• _Activity_
Each line of the data below should be restated exactly, with images left out.

▬▬▬

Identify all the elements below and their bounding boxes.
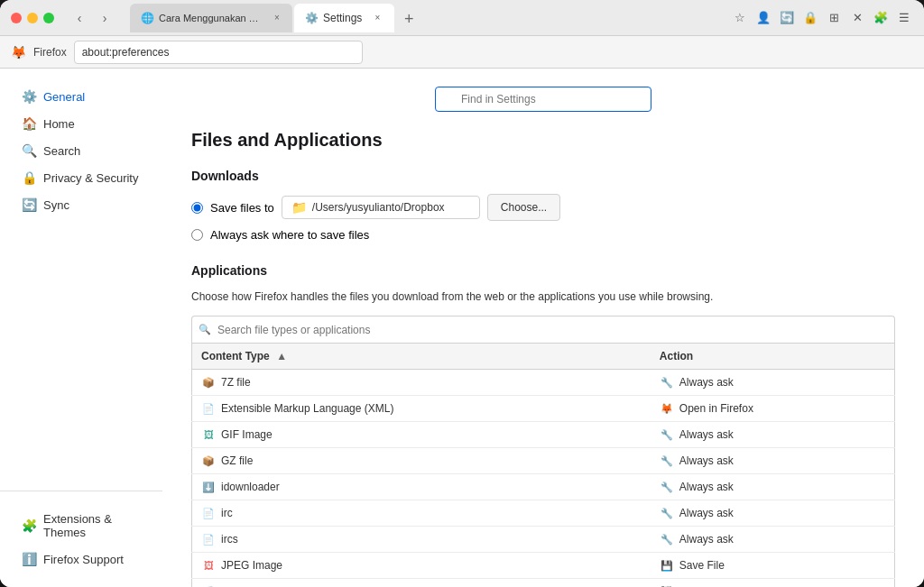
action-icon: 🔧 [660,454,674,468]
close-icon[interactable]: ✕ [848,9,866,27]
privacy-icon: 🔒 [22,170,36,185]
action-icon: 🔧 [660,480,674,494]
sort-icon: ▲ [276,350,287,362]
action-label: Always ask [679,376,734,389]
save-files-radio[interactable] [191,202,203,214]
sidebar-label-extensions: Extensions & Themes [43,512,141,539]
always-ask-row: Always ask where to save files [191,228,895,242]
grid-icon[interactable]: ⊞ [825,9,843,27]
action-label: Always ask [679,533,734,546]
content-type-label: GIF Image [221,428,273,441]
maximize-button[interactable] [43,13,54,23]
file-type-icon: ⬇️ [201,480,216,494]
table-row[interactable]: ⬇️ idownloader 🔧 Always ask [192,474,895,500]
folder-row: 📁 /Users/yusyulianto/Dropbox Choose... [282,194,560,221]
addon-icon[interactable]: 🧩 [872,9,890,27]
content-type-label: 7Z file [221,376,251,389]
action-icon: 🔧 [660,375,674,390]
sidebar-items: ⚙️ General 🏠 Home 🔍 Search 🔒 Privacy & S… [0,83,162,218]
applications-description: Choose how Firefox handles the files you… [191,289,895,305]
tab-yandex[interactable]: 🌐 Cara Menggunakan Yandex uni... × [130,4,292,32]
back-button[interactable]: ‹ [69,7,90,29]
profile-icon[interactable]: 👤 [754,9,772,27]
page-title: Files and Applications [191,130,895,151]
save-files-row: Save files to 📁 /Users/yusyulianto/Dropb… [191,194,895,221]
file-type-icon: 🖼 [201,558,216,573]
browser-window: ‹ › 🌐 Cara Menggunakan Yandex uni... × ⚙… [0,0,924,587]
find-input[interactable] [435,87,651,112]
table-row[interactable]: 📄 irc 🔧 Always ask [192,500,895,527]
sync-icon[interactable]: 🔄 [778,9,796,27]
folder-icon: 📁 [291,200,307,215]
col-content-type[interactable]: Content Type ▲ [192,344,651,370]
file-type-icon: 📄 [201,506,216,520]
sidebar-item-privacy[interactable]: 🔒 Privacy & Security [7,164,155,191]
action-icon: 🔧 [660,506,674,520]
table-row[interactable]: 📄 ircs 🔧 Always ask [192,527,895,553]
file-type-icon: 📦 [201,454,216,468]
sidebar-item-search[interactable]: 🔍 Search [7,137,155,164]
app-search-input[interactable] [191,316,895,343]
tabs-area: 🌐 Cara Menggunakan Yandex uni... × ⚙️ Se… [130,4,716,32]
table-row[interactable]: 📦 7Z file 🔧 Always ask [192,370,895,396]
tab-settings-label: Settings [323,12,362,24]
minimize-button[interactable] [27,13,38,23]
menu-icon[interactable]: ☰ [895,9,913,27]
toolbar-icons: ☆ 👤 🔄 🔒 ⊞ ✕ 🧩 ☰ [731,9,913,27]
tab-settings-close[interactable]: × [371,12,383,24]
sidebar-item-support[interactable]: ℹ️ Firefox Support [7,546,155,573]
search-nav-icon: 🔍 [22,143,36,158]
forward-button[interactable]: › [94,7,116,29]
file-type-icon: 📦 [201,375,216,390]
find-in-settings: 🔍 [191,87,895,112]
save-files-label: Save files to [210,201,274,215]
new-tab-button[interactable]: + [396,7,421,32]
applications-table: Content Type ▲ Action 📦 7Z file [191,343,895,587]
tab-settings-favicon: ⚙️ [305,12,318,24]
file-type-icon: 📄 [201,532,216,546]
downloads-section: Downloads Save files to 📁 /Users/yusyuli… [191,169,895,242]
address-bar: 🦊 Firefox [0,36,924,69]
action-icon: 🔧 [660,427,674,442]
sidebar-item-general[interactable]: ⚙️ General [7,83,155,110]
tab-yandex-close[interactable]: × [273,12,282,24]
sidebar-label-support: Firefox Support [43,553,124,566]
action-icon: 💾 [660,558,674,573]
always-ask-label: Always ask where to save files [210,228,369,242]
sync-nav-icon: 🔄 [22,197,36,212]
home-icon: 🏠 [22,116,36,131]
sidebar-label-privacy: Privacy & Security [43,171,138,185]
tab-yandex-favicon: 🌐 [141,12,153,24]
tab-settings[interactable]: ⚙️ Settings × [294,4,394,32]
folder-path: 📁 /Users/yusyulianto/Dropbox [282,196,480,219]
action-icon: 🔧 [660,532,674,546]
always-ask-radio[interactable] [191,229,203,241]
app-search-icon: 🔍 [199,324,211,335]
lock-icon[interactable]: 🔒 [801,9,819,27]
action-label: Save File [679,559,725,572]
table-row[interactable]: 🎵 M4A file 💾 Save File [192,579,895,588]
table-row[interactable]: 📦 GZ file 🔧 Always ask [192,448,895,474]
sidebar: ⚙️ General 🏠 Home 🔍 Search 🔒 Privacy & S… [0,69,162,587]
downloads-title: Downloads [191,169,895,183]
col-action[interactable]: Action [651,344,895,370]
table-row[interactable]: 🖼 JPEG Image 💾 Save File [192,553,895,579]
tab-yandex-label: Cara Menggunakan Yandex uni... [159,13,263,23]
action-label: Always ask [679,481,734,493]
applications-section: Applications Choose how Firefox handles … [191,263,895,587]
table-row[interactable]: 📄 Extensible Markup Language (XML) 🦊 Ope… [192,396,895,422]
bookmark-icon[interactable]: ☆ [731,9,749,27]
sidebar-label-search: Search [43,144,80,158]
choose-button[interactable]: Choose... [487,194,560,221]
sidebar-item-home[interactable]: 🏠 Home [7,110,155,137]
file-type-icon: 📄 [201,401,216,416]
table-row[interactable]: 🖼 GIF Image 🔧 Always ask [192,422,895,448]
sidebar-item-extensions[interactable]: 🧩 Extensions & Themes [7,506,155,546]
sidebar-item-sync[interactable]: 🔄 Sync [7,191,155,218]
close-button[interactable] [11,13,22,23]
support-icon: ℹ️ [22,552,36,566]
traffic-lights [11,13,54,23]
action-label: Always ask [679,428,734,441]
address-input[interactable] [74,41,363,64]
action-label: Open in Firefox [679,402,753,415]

▬▬▬

• _Exercise answer_
Identify all the elements below and their bounding boxes.
action-icon: 🔧 [660,454,674,468]
close-icon[interactable]: ✕ [848,9,866,27]
privacy-icon: 🔒 [22,170,36,185]
action-icon: 🔧 [660,480,674,494]
sort-icon: ▲ [276,350,287,362]
action-label: Always ask [679,376,734,389]
save-files-radio[interactable] [191,202,203,214]
sidebar-label-extensions: Extensions & Themes [43,512,141,539]
always-ask-row: Always ask where to save files [191,228,895,242]
grid-icon[interactable]: ⊞ [825,9,843,27]
action-label: Always ask [679,533,734,546]
content-type-label: GIF Image [221,428,273,441]
maximize-button[interactable] [43,13,54,23]
file-type-icon: ⬇️ [201,480,216,494]
table-row[interactable]: ⬇️ idownloader 🔧 Always ask [192,474,895,500]
folder-row: 📁 /Users/yusyulianto/Dropbox Choose... [282,194,560,221]
addon-icon[interactable]: 🧩 [872,9,890,27]
content-type-label: 7Z file [221,376,251,389]
action-icon: 🔧 [660,375,674,390]
sidebar-items: ⚙️ General 🏠 Home 🔍 Search 🔒 Privacy & S… [0,83,162,218]
applications-description: Choose how Firefox handles the files you… [191,289,895,305]
tab-yandex[interactable]: 🌐 Cara Menggunakan Yandex uni... × [130,4,292,32]
back-button[interactable]: ‹ [69,7,90,29]
profile-icon[interactable]: 👤 [754,9,772,27]
page-title: Files and Applications [191,130,895,151]
save-files-row: Save files to 📁 /Users/yusyulianto/Dropb… [191,194,895,221]
file-type-icon: 🖼 [201,558,216,573]
browser-window: ‹ › 🌐 Cara Menggunakan Yandex uni... × ⚙… [0,0,924,587]
find-input[interactable] [435,87,651,112]
table-row[interactable]: 📄 irc 🔧 Always ask [192,500,895,527]
sync-icon[interactable]: 🔄 [778,9,796,27]
folder-icon: 📁 [291,200,307,215]
col-content-type[interactable]: Content Type ▲ [192,344,651,370]
file-type-icon: 📄 [201,506,216,520]
sidebar-item-privacy[interactable]: 🔒 Privacy & Security [7,164,155,191]
action-icon: 🔧 [660,506,674,520]
table-row[interactable]: 📄 ircs 🔧 Always ask [192,527,895,553]
file-type-icon: 📦 [201,454,216,468]
sidebar-item-search[interactable]: 🔍 Search [7,137,155,164]
app-search-input[interactable] [191,316,895,343]
tabs-area: 🌐 Cara Menggunakan Yandex uni... × ⚙️ Se… [130,4,716,32]
table-row[interactable]: 📦 7Z file 🔧 Always ask [192,370,895,396]
tab-settings-label: Settings [323,12,362,24]
minimize-button[interactable] [27,13,38,23]
menu-icon[interactable]: ☰ [895,9,913,27]
toolbar-icons: ☆ 👤 🔄 🔒 ⊞ ✕ 🧩 ☰ [731,9,913,27]
tab-settings-close[interactable]: × [371,12,383,24]
sidebar-item-support[interactable]: ℹ️ Firefox Support [7,546,155,573]
search-nav-icon: 🔍 [22,143,36,158]
forward-button[interactable]: › [94,7,116,29]
file-type-icon: 📦 [201,375,216,390]
find-in-settings: 🔍 [191,87,895,112]
save-files-label: Save files to [210,201,274,215]
new-tab-button[interactable]: + [396,7,421,32]
applications-table: Content Type ▲ Action 📦 7Z file [191,343,895,587]
tab-settings-favicon: ⚙️ [305,12,318,24]
file-type-icon: 📄 [201,532,216,546]
downloads-section: Downloads Save files to 📁 /Users/yusyuli… [191,169,895,242]
address-bar: 🦊 Firefox [0,36,924,69]
action-icon: 🔧 [660,427,674,442]
sidebar-item-general[interactable]: ⚙️ General [7,83,155,110]
tab-yandex-close[interactable]: × [273,12,282,24]
sidebar-label-support: Firefox Support [43,553,124,566]
action-icon: 💾 [660,558,674,573]
always-ask-label: Always ask where to save files [210,228,369,242]
sync-nav-icon: 🔄 [22,197,36,212]
home-icon: 🏠 [22,116,36,131]
sidebar-label-privacy: Privacy & Security [43,171,138,185]
tab-yandex-favicon: 🌐 [141,12,153,24]
tab-settings[interactable]: ⚙️ Settings × [294,4,394,32]
folder-path: 📁 /Users/yusyulianto/Dropbox [282,196,480,219]
action-icon: 🔧 [660,532,674,546]
always-ask-radio[interactable] [191,229,203,241]
app-search-icon: 🔍 [199,324,211,335]
lock-icon[interactable]: 🔒 [801,9,819,27]
action-label: Save File [679,559,725,572]
table-row[interactable]: 🎵 M4A file 💾 Save File [192,579,895,588]
table-row[interactable]: 📦 GZ file 🔧 Always ask [192,448,895,474]
sidebar: ⚙️ General 🏠 Home 🔍 Search 🔒 Privacy & S… [0,69,162,587]
downloads-title: Downloads [191,169,895,183]
col-action[interactable]: Action [651,344,895,370]
table-row[interactable]: 🖼 JPEG Image 💾 Save File [192,553,895,579]
tab-yandex-label: Cara Menggunakan Yandex uni... [159,13,263,23]
action-label: Always ask [679,481,734,493]
applications-section: Applications Choose how Firefox handles … [191,263,895,587]
table-row[interactable]: 📄 Extensible Markup Language (XML) 🦊 Ope… [192,396,895,422]
bookmark-icon[interactable]: ☆ [731,9,749,27]
sidebar-label-search: Search [43,144,80,158]
choose-button[interactable]: Choose... [487,194,560,221]
sidebar-item-home[interactable]: 🏠 Home [7,110,155,137]
file-type-icon: 📄 [201,401,216,416]
table-row[interactable]: 🖼 GIF Image 🔧 Always ask [192,422,895,448]
sidebar-item-extensions[interactable]: 🧩 Extensions & Themes [7,506,155,546]
sidebar-item-sync[interactable]: 🔄 Sync [7,191,155,218]
close-button[interactable] [11,13,22,23]
support-icon: ℹ️ [22,552,36,566]
traffic-lights [11,13,54,23]
action-label: Always ask [679,428,734,441]
address-input[interactable] [74,41,363,64]
action-label: Open in Firefox [679,402,753,415]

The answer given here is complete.